Income Disparities in Absolute Cardiovascular Risk and Cardiovascular Risk Factors in the United States, 1999-2014

Author Affiliations
  • 1Applied Health Research Centre, Li Ka Shing Knowledge Institute of St Michael’s Hospital, Toronto, Ontario, Canada
  • 2Centre for Statistics in Medicine, University of Oxford, Oxford, England
  • 3Division of Nephrology, Nova Scotia Health Authority, Halifax, Nova Scotia, Canada
  • 4Department of Medicine, School of Medicine, University of Tasmania, Hobart, Australia
  • 5Department of Physiology, Anatomy, and Genetics, University of Oxford, Oxford, England
  • 6St John’s College, University of Oxford, Oxford, England
JAMA Cardiol. Published online June 7, 2017. doi:10.1001/jamacardio.2017.1658
Key Points

Question  Are there socioeconomic disparities in 10-year predicted absolute cardiovascular disease risk and individual risk factors (systolic blood pressure, smoking, diabetes, and total cholesterol) among US adults?

Findings  In this analysis of 17 199 adults without established cardiovascular disease, the percentage of adults with predicted cardiovascular disease risk of 20% or more, mean systolic blood pressure, and the percentage of current smokers declined among adults in the high-income stratum, but there was little evidence of a change among adults with incomes at or below the federal poverty level. The trend in diabetes and cholesterol level did not vary by income.

Meaning  Adults in each socioeconomic stratum have not benefited equally from efforts to improve control of cardiovascular risk factors.

Abstract

Importance  Large improvements in the control of risk factors for cardiovascular disease have been achieved in the United States, but it remains unclear whether adults in all socioeconomic strata have benefited equally.

Objective  To assess temporal trends in 10-year predicted absolute cardiovascular risk and cardiovascular risk factors among US adults in different socioeconomic strata.

Design, Setting, and Participants  A cross-sectional analysis was conducted using data on adults 40 to 79 years of age without established cardiovascular disease from the 1999 to 2014 National Health and Nutrition Examination Survey.

Exposures  Socioeconomic status was based on the family income to poverty ratio and participants were divided into the following 3 groups: high income (family income to poverty ratio, ≥4), middle income (>1 and <4), or at or below the federal poverty level (≤1).

Main Outcomes and Measures  We assessed predicted absolute cardiovascular risk using the pooled cohort equation.
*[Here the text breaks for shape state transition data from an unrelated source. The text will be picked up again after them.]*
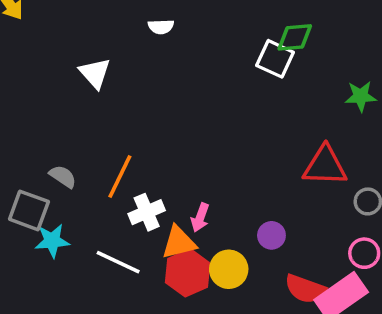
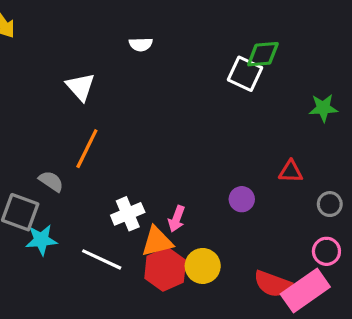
red triangle: (325, 166) -> (291, 171), size x0.6
orange line: (120, 177) -> (87, 149), moved
purple circle: (271, 235) -> (242, 199), moved

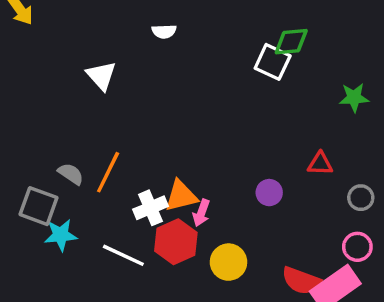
orange line: (87, 149) -> (108, 172), moved
orange triangle: (157, 242) -> (181, 196), moved
red hexagon: (165, 269) -> (176, 242), moved

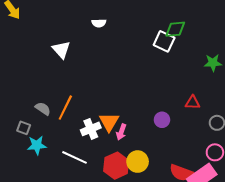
orange triangle: (181, 196) -> (109, 122), turned -45
gray square: (39, 206) -> (24, 128), size x0.6
red hexagon: (176, 242) -> (116, 166), moved

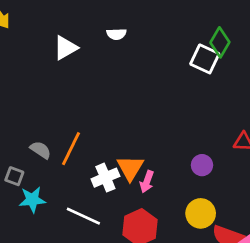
green diamond: (175, 29) -> (220, 42), turned -55
white triangle: (61, 50) -> (65, 48), moved, turned 42
yellow circle: (138, 162) -> (201, 213), moved

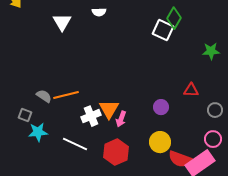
white triangle: (65, 48) -> (62, 22), turned -30
orange line: (71, 149) -> (66, 95), turned 50

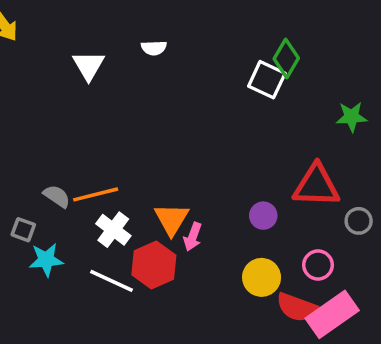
red triangle: (191, 90) -> (316, 186), size x1.8
white cross: (91, 116) -> (113, 230), moved, turned -30
pink circle: (213, 139) -> (318, 265), moved
red hexagon: (116, 152) -> (154, 265), moved

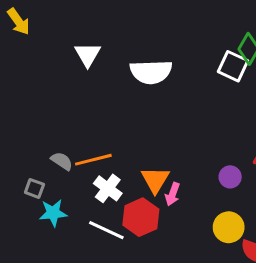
white semicircle: (154, 48) -> (151, 72), moved, size x2.0

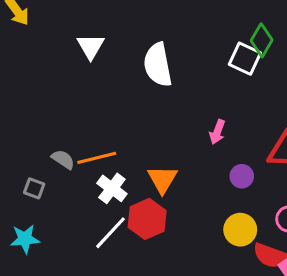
white semicircle: (151, 72) -> (158, 65), turned 81
pink arrow: (173, 194) -> (217, 132), moved
cyan star: (53, 213) -> (25, 239), moved
white line: (106, 230) -> (110, 233), turned -72

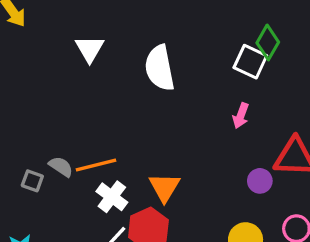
pink arrow: (217, 132) -> (241, 116), moved
purple circle: (242, 176) -> (260, 181), moved
gray square: (34, 188) -> (32, 181), moved

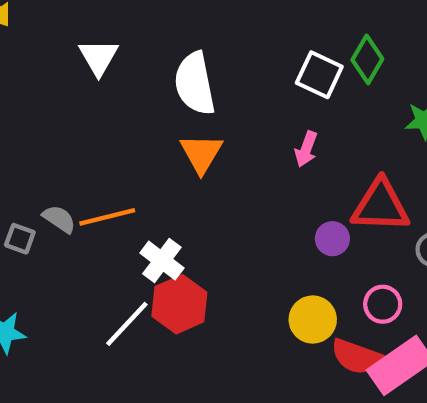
green diamond: (268, 42) -> (367, 59), moved
orange triangle: (164, 187) -> (201, 153), moved
white cross: (112, 197) -> (162, 261), moved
We assessed the following 4 risk factors: systolic blood pressure, smoking status, diabetes, and total cholesterol.

Results  Of the 17 199 adults whose data were included in the study (8828 women and 8371 men; mean age, 54.4 years), from 1999-2014, trends in the percentage of adults with predicted absolute cardiovascular risk of 20% or more, mean systolic blood pressure, and the percentage of current smokers varied by income strata (P ≤ .02 for interaction). For adults with incomes at or below the federal poverty level, there was little evidence of a change in any of these outcomes across survey years (cardiovascular risk ≥20%, 14.9% [95% CI, 12.9%-16.8%] in 1999-2004; 16.5% [95% CI, 13.7%-19.2%] in 2011-2014; P = .41; mean systolic blood pressure, 127.6 [95% CI, 126.1-129.0] mm Hg in 1999-2004; 126.8 [95% CI, 125.2-128.5] mm Hg in 2011-2014; P = .44; and smoking, 36.5% [95% CI, 32.1%-41.0%] in 1999-2004; 36.0% [95% CI, 31.1%-40.8%] in 2011-2014; P = .87). For adults in the high-income stratum, these variables decreased across survey years (cardiovascular risk ≥20%, 12.0% [95% CI, 10.7%-13.3%] in 1999-2004; 9.5% [95% CI, 8.2%-10.7%] in 2011-2014; P = .003; systolic blood pressure, 126.0 [95% CI, 125.0-126.9] mm Hg in 1999-2004; 122.3 [95% CI, 121.3-123.3] mm Hg in 2011-2014; P < .001; and smoking, 14.1% [95% CI, 12.0%-16.2%] in 1999-2004; 8.8% [95% CI, 6.6%-11.0%] in 2011-2014; P = .001). Trends in the percentage of adults with diabetes and the mean total cholesterol level did not vary by income.

Conclusions and Relevance  Adults in each socioeconomic stratum have not benefited equally from efforts to control cardiovascular risk factors.